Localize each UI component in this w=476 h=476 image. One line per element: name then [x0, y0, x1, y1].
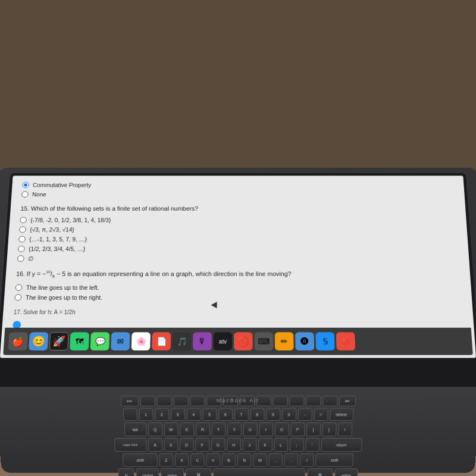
dock-maps-icon[interactable]: 🗺 [70, 332, 89, 350]
key-f11[interactable] [306, 396, 321, 406]
key-quote[interactable]: ' [305, 438, 320, 452]
key-lbracket[interactable]: [ [306, 422, 320, 436]
key-2[interactable]: 2 [155, 408, 169, 421]
dock-badge-icon[interactable]: 🔴 [336, 332, 355, 350]
key-f12[interactable] [322, 396, 337, 406]
key-del[interactable]: del [339, 396, 356, 406]
key-f[interactable]: F [195, 438, 209, 452]
dock-itunes-icon[interactable]: 🎵 [173, 332, 192, 350]
key-capslock[interactable]: caps lock [114, 438, 146, 452]
key-i[interactable]: I [259, 422, 273, 436]
key-control[interactable]: control [136, 468, 159, 476]
key-v[interactable]: V [206, 453, 220, 467]
radio-commutative[interactable] [22, 182, 29, 188]
key-x[interactable]: X [175, 453, 189, 467]
key-3[interactable]: 3 [170, 408, 184, 421]
key-p[interactable]: P [290, 422, 305, 436]
key-command-right[interactable]: ⌘ [307, 468, 333, 476]
key-f1[interactable] [140, 396, 155, 406]
key-f10[interactable] [289, 396, 304, 406]
key-g[interactable]: G [211, 438, 225, 452]
dock-pages-icon[interactable]: ✏ [275, 332, 294, 350]
key-option-left[interactable]: option [161, 468, 184, 476]
key-f9[interactable] [273, 396, 287, 406]
key-0[interactable]: 0 [282, 408, 296, 421]
key-comma[interactable]: , [268, 453, 283, 467]
radio-q15-a[interactable] [20, 217, 27, 224]
key-backtick[interactable] [123, 408, 137, 421]
key-6[interactable]: 6 [218, 408, 233, 421]
dock-blocked-icon[interactable]: 🚫 [234, 332, 253, 350]
dock-launchpad-icon[interactable]: 🚀 [49, 332, 69, 350]
dock-files-icon[interactable]: 📄 [152, 332, 171, 350]
key-shift-left[interactable]: shift [123, 453, 158, 467]
key-fn[interactable]: fn [118, 468, 134, 476]
key-equals[interactable]: = [314, 408, 328, 421]
q15-option-d[interactable]: {1/2, 2/3, 3/4, 4/5, …} [18, 246, 459, 252]
key-minus[interactable]: - [298, 408, 312, 421]
q16-option-b[interactable]: The line goes up to the right. [14, 294, 462, 300]
dock-shazam-icon[interactable]: 𝕊 [315, 332, 334, 350]
key-slash[interactable]: / [300, 453, 314, 467]
key-space[interactable] [213, 468, 305, 476]
radio-q15-e[interactable] [17, 255, 24, 262]
q15-option-b[interactable]: {√3, π, 2√3, √14} [19, 227, 457, 233]
dock-photos-icon[interactable]: 🌸 [131, 332, 151, 350]
radio-q16-b[interactable] [14, 294, 21, 300]
radio-q16-a[interactable] [15, 284, 22, 291]
key-b[interactable]: B [222, 453, 236, 467]
key-option-right[interactable]: option [334, 468, 358, 476]
key-5[interactable]: 5 [202, 408, 217, 421]
key-d[interactable]: D [179, 438, 193, 452]
key-u[interactable]: U [243, 422, 257, 436]
dock-apple-icon[interactable]: 🍎 [8, 332, 28, 350]
q15-option-a[interactable]: {-7/8, -2, 0, 1/2, 3/8, 1, 4, 18/3} [20, 217, 456, 224]
option-none[interactable]: None [21, 191, 455, 197]
q15-option-c[interactable]: {…-1, 1, 3, 5, 7, 9, …} [18, 236, 458, 243]
key-9[interactable]: 9 [266, 408, 280, 421]
key-return[interactable]: return [321, 438, 362, 452]
key-s[interactable]: S [164, 438, 178, 452]
key-4[interactable]: 4 [186, 408, 201, 421]
key-semicolon[interactable]: ; [289, 438, 303, 452]
radio-q15-b[interactable] [19, 227, 26, 233]
key-7[interactable]: 7 [234, 408, 249, 421]
key-w[interactable]: W [164, 422, 178, 436]
key-l[interactable]: L [274, 438, 288, 452]
key-backslash[interactable]: \ [337, 422, 352, 436]
q15-option-e[interactable]: ∅ [17, 255, 459, 262]
dock-appstore-icon[interactable]: 🅐 [295, 332, 314, 350]
radio-q15-c[interactable] [18, 236, 26, 243]
dock-appletv-icon[interactable]: atv [214, 332, 233, 350]
key-f4[interactable] [190, 396, 205, 406]
key-1[interactable]: 1 [139, 408, 153, 421]
key-h[interactable]: H [227, 438, 241, 452]
key-r[interactable]: R [195, 422, 209, 436]
key-f3[interactable] [173, 396, 188, 406]
key-esc[interactable]: esc [120, 396, 139, 406]
key-8[interactable]: 8 [250, 408, 264, 421]
radio-q15-d[interactable] [18, 246, 25, 252]
key-delete[interactable]: delete [330, 408, 353, 421]
key-a[interactable]: A [148, 438, 162, 452]
key-m[interactable]: M [253, 453, 267, 467]
option-commutative[interactable]: Commutative Property [22, 182, 454, 188]
dock-podcasts-icon[interactable]: 🎙 [193, 332, 212, 350]
key-n[interactable]: N [237, 453, 251, 467]
key-k[interactable]: K [258, 438, 273, 452]
key-j[interactable]: J [242, 438, 256, 452]
key-f2[interactable] [156, 396, 171, 406]
key-e[interactable]: E [180, 422, 194, 436]
key-z[interactable]: Z [159, 453, 173, 467]
dock-mail-icon[interactable]: ✉ [111, 332, 130, 350]
key-q[interactable]: Q [148, 422, 162, 436]
key-o[interactable]: O [274, 422, 289, 436]
key-y[interactable]: Y [227, 422, 242, 436]
q16-option-a[interactable]: The line goes up to the left. [15, 284, 461, 291]
key-period[interactable]: . [284, 453, 299, 467]
key-rbracket[interactable]: ] [322, 422, 336, 436]
key-t[interactable]: T [211, 422, 226, 436]
key-tab[interactable]: tab [124, 422, 146, 436]
dock-keyboard-icon[interactable]: ⌨ [254, 332, 273, 350]
key-shift-right[interactable]: shift [315, 453, 353, 467]
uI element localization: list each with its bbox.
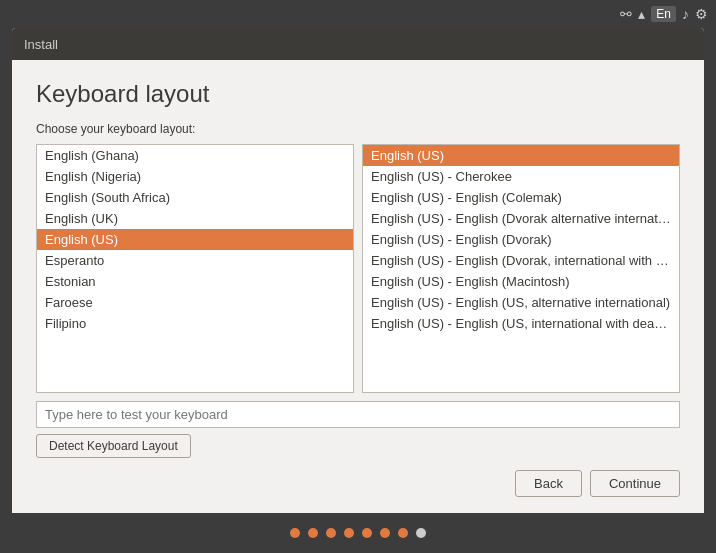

* * * *

Since pictures are not part of the copy, set down only the remaining data exactly.

Localize each UI component in this w=476 h=476 image. One line per element: name then [x0, y0, x1, y1].
dock-maps-icon[interactable]: 🗺 [70, 332, 89, 350]
key-f11[interactable] [306, 396, 321, 406]
key-quote[interactable]: ' [305, 438, 320, 452]
key-lbracket[interactable]: [ [306, 422, 320, 436]
key-2[interactable]: 2 [155, 408, 169, 421]
dock-badge-icon[interactable]: 🔴 [336, 332, 355, 350]
key-f12[interactable] [322, 396, 337, 406]
key-del[interactable]: del [339, 396, 356, 406]
key-f[interactable]: F [195, 438, 209, 452]
dock-itunes-icon[interactable]: 🎵 [173, 332, 192, 350]
key-capslock[interactable]: caps lock [114, 438, 146, 452]
key-i[interactable]: I [259, 422, 273, 436]
key-control[interactable]: control [136, 468, 159, 476]
key-v[interactable]: V [206, 453, 220, 467]
radio-commutative[interactable] [22, 182, 29, 188]
key-x[interactable]: X [175, 453, 189, 467]
key-3[interactable]: 3 [170, 408, 184, 421]
key-p[interactable]: P [290, 422, 305, 436]
key-command-right[interactable]: ⌘ [307, 468, 333, 476]
key-f1[interactable] [140, 396, 155, 406]
key-f10[interactable] [289, 396, 304, 406]
key-g[interactable]: G [211, 438, 225, 452]
dock-pages-icon[interactable]: ✏ [275, 332, 294, 350]
key-option-left[interactable]: option [161, 468, 184, 476]
key-f9[interactable] [273, 396, 287, 406]
key-0[interactable]: 0 [282, 408, 296, 421]
key-comma[interactable]: , [268, 453, 283, 467]
radio-q15-a[interactable] [20, 217, 27, 224]
key-backtick[interactable] [123, 408, 137, 421]
key-6[interactable]: 6 [218, 408, 233, 421]
dock-blocked-icon[interactable]: 🚫 [234, 332, 253, 350]
dock-launchpad-icon[interactable]: 🚀 [49, 332, 69, 350]
dock-files-icon[interactable]: 📄 [152, 332, 171, 350]
key-shift-left[interactable]: shift [123, 453, 158, 467]
key-fn[interactable]: fn [118, 468, 134, 476]
key-equals[interactable]: = [314, 408, 328, 421]
q15-option-d[interactable]: {1/2, 2/3, 3/4, 4/5, …} [18, 246, 459, 252]
key-minus[interactable]: - [298, 408, 312, 421]
q16-option-b[interactable]: The line goes up to the right. [14, 294, 462, 300]
dock-shazam-icon[interactable]: 𝕊 [315, 332, 334, 350]
key-slash[interactable]: / [300, 453, 314, 467]
key-space[interactable] [213, 468, 305, 476]
radio-q15-e[interactable] [17, 255, 24, 262]
q15-option-b[interactable]: {√3, π, 2√3, √14} [19, 227, 457, 233]
dock-photos-icon[interactable]: 🌸 [131, 332, 151, 350]
radio-q16-b[interactable] [14, 294, 21, 300]
radio-q16-a[interactable] [15, 284, 22, 291]
key-b[interactable]: B [222, 453, 236, 467]
key-option-right[interactable]: option [334, 468, 358, 476]
key-5[interactable]: 5 [202, 408, 217, 421]
key-d[interactable]: D [179, 438, 193, 452]
key-u[interactable]: U [243, 422, 257, 436]
dock-apple-icon[interactable]: 🍎 [8, 332, 28, 350]
q15-option-a[interactable]: {-7/8, -2, 0, 1/2, 3/8, 1, 4, 18/3} [20, 217, 456, 224]
option-none[interactable]: None [21, 191, 455, 197]
q15-option-c[interactable]: {…-1, 1, 3, 5, 7, 9, …} [18, 236, 458, 243]
key-9[interactable]: 9 [266, 408, 280, 421]
key-return[interactable]: return [321, 438, 362, 452]
key-s[interactable]: S [164, 438, 178, 452]
key-4[interactable]: 4 [186, 408, 201, 421]
key-semicolon[interactable]: ; [289, 438, 303, 452]
radio-q15-b[interactable] [19, 227, 26, 233]
key-7[interactable]: 7 [234, 408, 249, 421]
key-w[interactable]: W [164, 422, 178, 436]
key-l[interactable]: L [274, 438, 288, 452]
key-backslash[interactable]: \ [337, 422, 352, 436]
q15-option-e[interactable]: ∅ [17, 255, 459, 262]
dock-appstore-icon[interactable]: 🅐 [295, 332, 314, 350]
radio-q15-c[interactable] [18, 236, 26, 243]
dock-appletv-icon[interactable]: atv [214, 332, 233, 350]
key-f4[interactable] [190, 396, 205, 406]
key-1[interactable]: 1 [139, 408, 153, 421]
key-h[interactable]: H [227, 438, 241, 452]
key-r[interactable]: R [195, 422, 209, 436]
key-f3[interactable] [173, 396, 188, 406]
key-esc[interactable]: esc [120, 396, 139, 406]
key-8[interactable]: 8 [250, 408, 264, 421]
radio-q15-d[interactable] [18, 246, 25, 252]
key-delete[interactable]: delete [330, 408, 353, 421]
key-a[interactable]: A [148, 438, 162, 452]
key-m[interactable]: M [253, 453, 267, 467]
option-commutative[interactable]: Commutative Property [22, 182, 454, 188]
dock-podcasts-icon[interactable]: 🎙 [193, 332, 212, 350]
key-n[interactable]: N [237, 453, 251, 467]
key-k[interactable]: K [258, 438, 273, 452]
key-j[interactable]: J [242, 438, 256, 452]
key-f2[interactable] [156, 396, 171, 406]
key-e[interactable]: E [180, 422, 194, 436]
key-z[interactable]: Z [159, 453, 173, 467]
dock-mail-icon[interactable]: ✉ [111, 332, 130, 350]
key-q[interactable]: Q [148, 422, 162, 436]
key-o[interactable]: O [274, 422, 289, 436]
key-y[interactable]: Y [227, 422, 242, 436]
q16-option-a[interactable]: The line goes up to the left. [15, 284, 461, 291]
key-period[interactable]: . [284, 453, 299, 467]
key-rbracket[interactable]: ] [322, 422, 336, 436]
key-t[interactable]: T [211, 422, 226, 436]
key-tab[interactable]: tab [124, 422, 146, 436]
dock-keyboard-icon[interactable]: ⌨ [254, 332, 273, 350]
key-shift-right[interactable]: shift [315, 453, 353, 467]
uI element localization: list each with its bbox.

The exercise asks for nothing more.